MassJacker campaign uses thousands of wallets to steal crypto

April 22, 2025
MassJacker Cryptocurrency Hijacking Digital Funds

A new MassJacker malware operation that uses the clipboard hijacking technique currently employs nearly 780,000 Bitcoin wallet addresses to steal digital funds from compromised devices.

This new campaign had around 423 wallets containing $95,300, but historical data indicates more substantial transactions. Moreover, the threat actors use a single Solana wallet as a central money-receiving hub, with over $300,000 in transactions.

The researchers estimate that the entire MassJacker operation is linked to a single threat group, given the file names retrieved from C2 servers and the encryption keys used to decrypt the files remained consistent throughout the malicious operation.

However, the business might still be based on a MaaS model, in which a central admin sells access to numerous offenders. Researchers classify MassJacker as a cryptojacking operation, but this classification is more commonly connected with illicit cryptocurrency mining using the victim’s processing/hardware resources.

On the other hand, the campaign uses clipboard hijacking malware (clippers), which monitors the Windows clipboard for copied cryptocurrency wallet addresses and replaces them with one controlled by the attacker.
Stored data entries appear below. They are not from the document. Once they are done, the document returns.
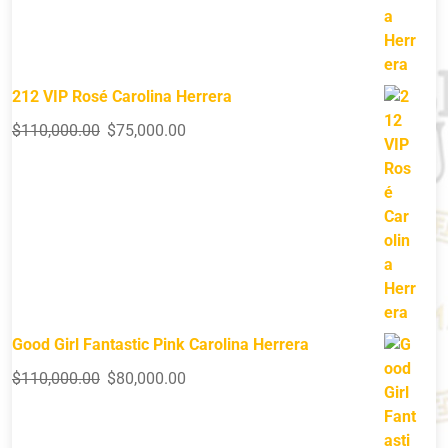
212 VIP Rosé Carolina Herrera
$
110,000.00
$
75,000.00
Good Girl Fantastic Pink Carolina Herrera
$
110,000.00
$
80,000.00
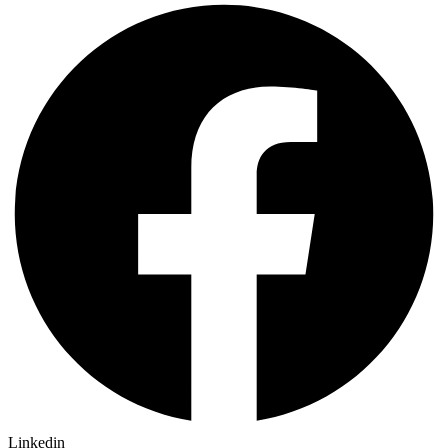
Linkedin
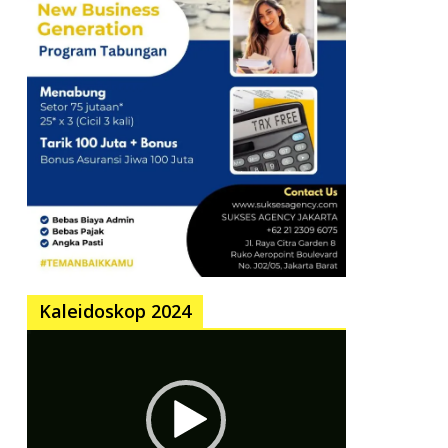
Kaleidoskop 2024
Pemutar
Video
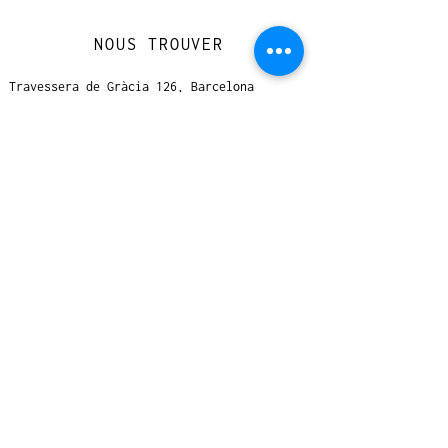
NOUS TROUVER
Travessera de Gràcia 126, Barcelona
Du mardi au jeudi, de 10h à 15h et de
17h à 20h
Du vendredi au samedi de 12h à 20h
CONTACT
+
33 616 46
0 110
loccasionreveebarcelona@gmail.com
© 2023 designed by Very Good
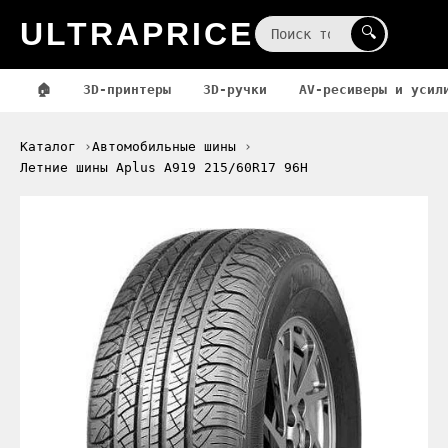
ULTRAPRICE
☰
🔍
🏠
3D-принтеры
3D-ручки
AV-ресиверы и усил
Каталог
Автомобильные шины
Летние шины Aplus A919 215/60R17 96H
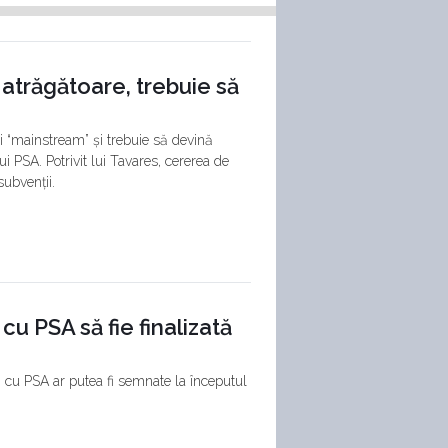
 atrăgătoare, trebuie să
ii “mainstream” și trebuie să devină
i PSA. Potrivit lui Tavares, cererea de
subvenții.
cu PSA să fie finalizată
i cu PSA ar putea fi semnate la începutul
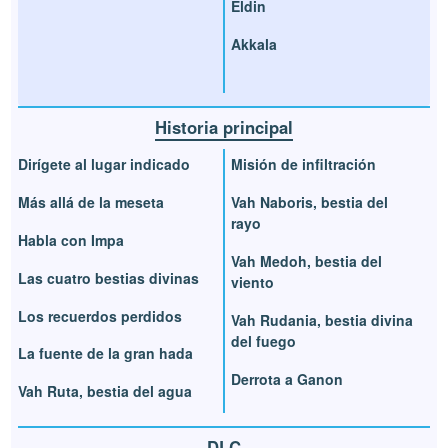
Eldin
Akkala
Historia principal
Dirígete al lugar indicado
Misión de infiltración
Más allá de la meseta
Vah Naboris, bestia del
rayo
Habla con Impa
Vah Medoh, bestia del
Las cuatro bestias divinas
viento
Los recuerdos perdidos
Vah Rudania, bestia divina
del fuego
La fuente de la gran hada
Derrota a Ganon
Vah Ruta, bestia del agua
DLC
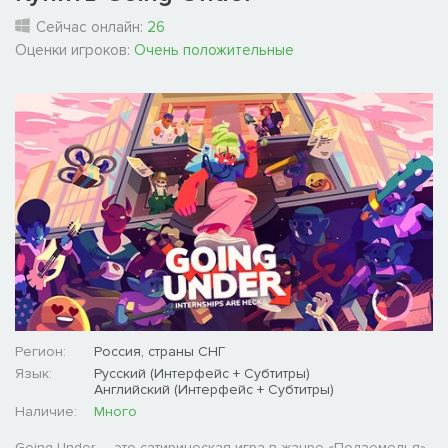
Сейчас онлайн:
26
Оценки игроков:
Очень положительные
Регион:
Россия, страны СНГ
Язык:
Русский (Интерфейс + Субтитры)
Английский (Интерфейс + Субтитры)
Наличие:
Много
Going Under — это сатирическая игра в жанре «Подземелья»,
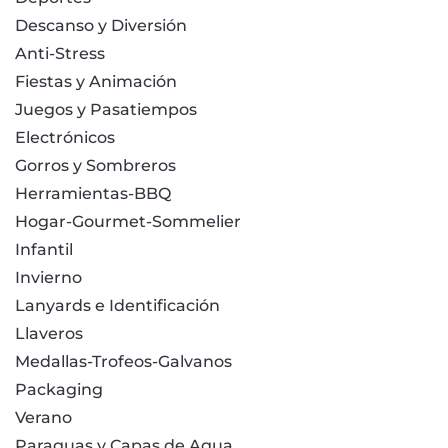
Descanso y Diversión
Anti-Stress
Fiestas y Animación
Juegos y Pasatiempos
Electrónicos
Gorros y Sombreros
Herramientas-BBQ
Hogar-Gourmet-Sommelier
Infantil
Invierno
Lanyards e Identificación
Llaveros
Medallas-Trofeos-Galvanos
Packaging
Verano
Paraguas y Capas de Agua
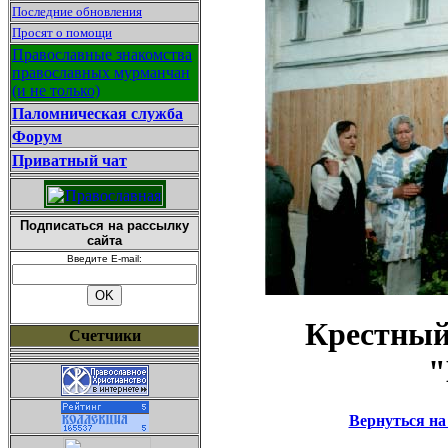
Последние обновления
Просят о помощи
Православные знакомства
православных мурманчан
(и не только)
Паломническая служба
Форум
Приватный чат
Подписаться на рассылку
сайта
Введите E-mail:
Крестный
Счетчики
"
Вернуться на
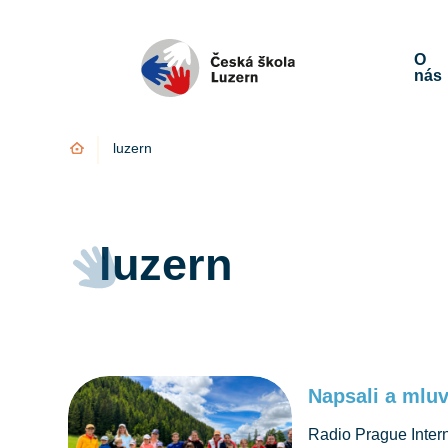
O
nás
Úvod
luzern
luzern
Napsali a mluv
Radio Prague Inter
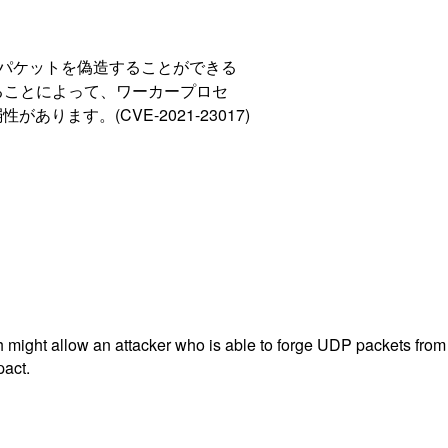
UDP パケットを偽造することができる
ることによって、ワーカープロセ
ます。(CVE-2021-23017)
ich might allow an attacker who is able to forge UDP packets fr
pact.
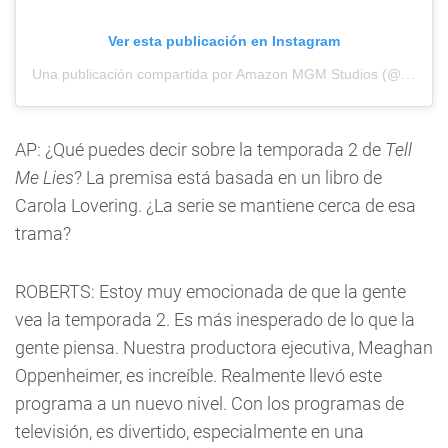
Ver esta publicación en Instagram
Una publicación compartida por Amazon MGM Studios (@amazonmgmstudios)
AP: ¿Qué puedes decir sobre la temporada 2 de
Tell
Me Lies
? La premisa está basada en un libro de
Carola Lovering. ¿La serie se mantiene cerca de esa
trama?
ROBERTS: Estoy muy emocionada de que la gente
vea la temporada 2. Es más inesperado de lo que la
gente piensa. Nuestra productora ejecutiva, Meaghan
Oppenheimer, es increíble. Realmente llevó este
programa a un nuevo nivel. Con los programas de
televisión, es divertido, especialmente en una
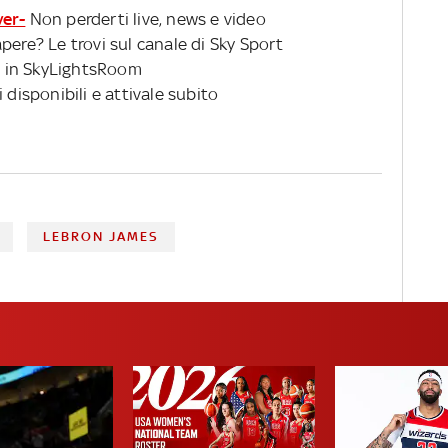
ver-
Non perderti live, news e video
pere? Le trovi sul canale di Sky Sport
 in SkyLightsRoom
 disponibili e attivale subito
LEBRON JAMES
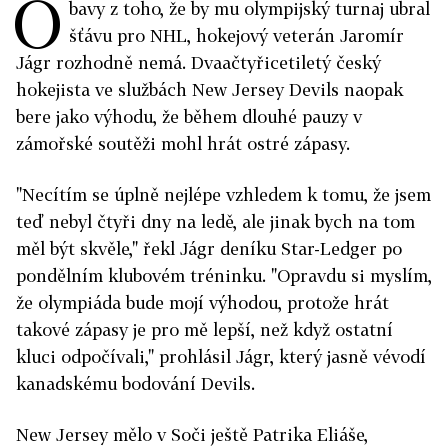
O
bavy z toho, že by mu olympijský turnaj ubral
šťávu pro NHL, hokejový veterán Jaromír
Jágr rozhodně nemá. Dvaačtyřicetiletý český
hokejista ve službách New Jersey Devils naopak
bere jako výhodu, že během dlouhé pauzy v
zámořské soutěži mohl hrát ostré zápasy.
"Necítím se úplně nejlépe vzhledem k tomu, že jsem
teď nebyl čtyři dny na ledě, ale jinak bych na tom
měl být skvěle," řekl Jágr deníku Star-Ledger po
pondělním klubovém tréninku. "Opravdu si myslím,
že olympiáda bude mojí výhodou, protože hrát
takové zápasy je pro mě lepší, než když ostatní
kluci odpočívali," prohlásil Jágr, který jasně vévodí
kanadskému bodování Devils.
New Jersey mělo v Soči ještě Patrika Eliáše,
By doing so, victims unintentionally send money to the attackers while they intend to send it to someone else.

 

The MassJacker malware spreads via compromised domains.

 

According to investigations, the MassJacker malware is delivered through pesktop[.]com, which hosts pirated software and spyware. Software installers downloaded from this site run a cmd script that calls a PowerShell script to recover an Amadey bot and two loader files named PackerE and PackerD1.

Amadey runs PackerE, which then decrypts and loads PackerD1 into memory. PackerD1 also includes five embedded resources that improve its evasion and anti-analysis capability. Some of its evasive capabilities include Just-In-Time (JIT) hooking, metadata token mapping to disguise function calls, and a custom virtual machine that interprets commands rather than running regular.NET code.

PackerD1 decrypts and injects PackerD2, which then decompresses and extracts the final payload, the primary malware, before injecting it into the legitimate Windows process ‘InstalUtil.exe.’

MassJacker scans the clipboard for crypto wallet addresses using regex patterns. If it identifies one, it replaces it with an attacker-controlled wallet address from an encrypted list.

Crypto enthusiasts and researchers should collaboratively investigate massive cryptojacking operations such as MassJacker since they may offer vital identification information on many threat actors despite the apparent minimal financial damages.